Are these projects as decentralized as they claim to be? The creators of these coins or protocols can change the rules anytime they want for any reason. This is even worse than Google’s terms of service. At least with Google, you know up front that you’re getting screwed.

Do you know that these projects can be copied? The code is open source, and they’re copied all the time for various reasons. The new coins are technically indistinguishable from the original. So why do they have different prices? Maybe it’s not all about the supposed features of the project, but the marketing dollars going into it.

Have you looked at the people involved in these projects? Many have sketchy pasts, to put it mildly. At best, the founders of these tokens have “successfully” launched another token as their credentials. Did they fulfill their promises on that token? No. But they sure got returns for the early people. These people are like the network news: You know everything they say is heavily distorted to manipulate you.


But the returns! Surely, you can’t argue against 500% returns in a few months, right? Well, you can, because those types of returns are common in scams. You could have made money on a bankrupt Hertz stock if you got in and out at the right time. Making money doesn’t make the action right any more than winning with seven, two offsuit.

The returns are the only reason anyone’s interested in this stuff, because the tech certainly isn’t there. What you have in these things are lots of promises. These promises get hyped up by a lot of marketing. A frenzy develops and eventually there’s a crash when the promises fail to materialize. It’s like a bad sequel to a great movie. Bitcoin was great, so let’s go look at this other thing! The tech is bound to be disappointing.

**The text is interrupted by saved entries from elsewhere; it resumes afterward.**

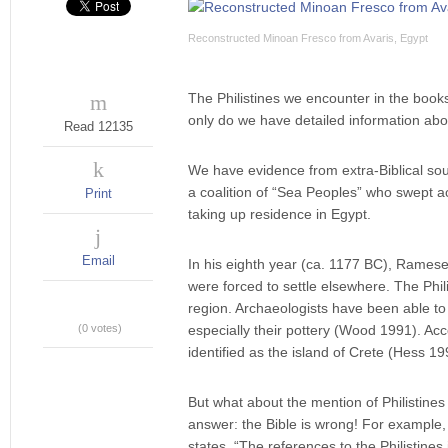
Reconstructed Minoan Fresco from Avaris, Egypt
The Philistines we encounter in the book
only do we have detailed information abou
Read 12135
We have evidence from extra-Biblical sou
a coalition of “Sea Peoples” who swept 
Print
taking up residence in Egypt.
Email
In his eighth year (ca. 1177 BC), Ramese
were forced to settle elsewhere. The Phil
region. Archaeologists have been able to 
(0 votes)
especially their pottery (Wood 1991). Acco
identified as the island of Crete (Hess 19
But what about the mention of Philistine
answer: ­the Bible is wrong! For example, 
states, “The references to the Philistine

Bitcoin is the original and very different from “crypto” projects, which are all basically cheap knockoffs. Bitcoin has no central controller, there aren’t misaligned incentives, the people involved have no special rights and there’s no marketing team. The returns on bitcoin have been exceptional because it’s done exactly what it’s promised, which is to be an uncensorable, unseizable, strictly-limited money. This is why Bitcoin is credible where “crypto” is not.

The key property of Bitcoin is that it’s decentralized. There’s no single point of failure and it’s controlled by the community of users, not some governing entity. We’ve observed over and over again people copying the code, but not being able to copy the decentralization. The decentralization is native to the network, not the code. It’d be like trying to duplicate an orchestra by providing the same equipment, but not the same musicians. It’s not going to work.

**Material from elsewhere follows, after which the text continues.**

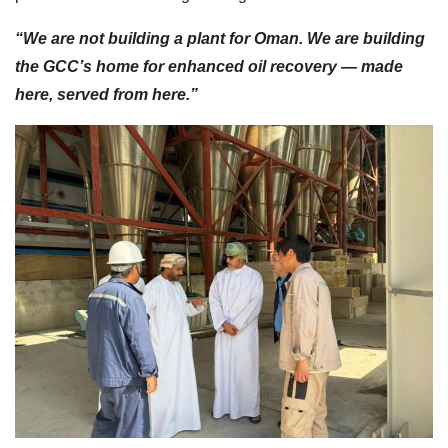
“We are not building a plant for Oman. We are building
the GCC’s home for enhanced oil recovery — made
here, served from here.”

Bitcoin is better money. It doesn’t pretend to remake the web or remake finance or remake art. It’s been from the beginning a better money because it’s digital, decentralized and absolutely scarce. Bitcoin actually has a use case that people all over the world are using. “Crypto” is not any of these things because its leaders are like politicians, making promises they won’t keep.

The only coin that doesn’t require you to trust someone is bitcoin. Everything else is like borrowing money from Tony Soprano. You’re playing a dangerous game.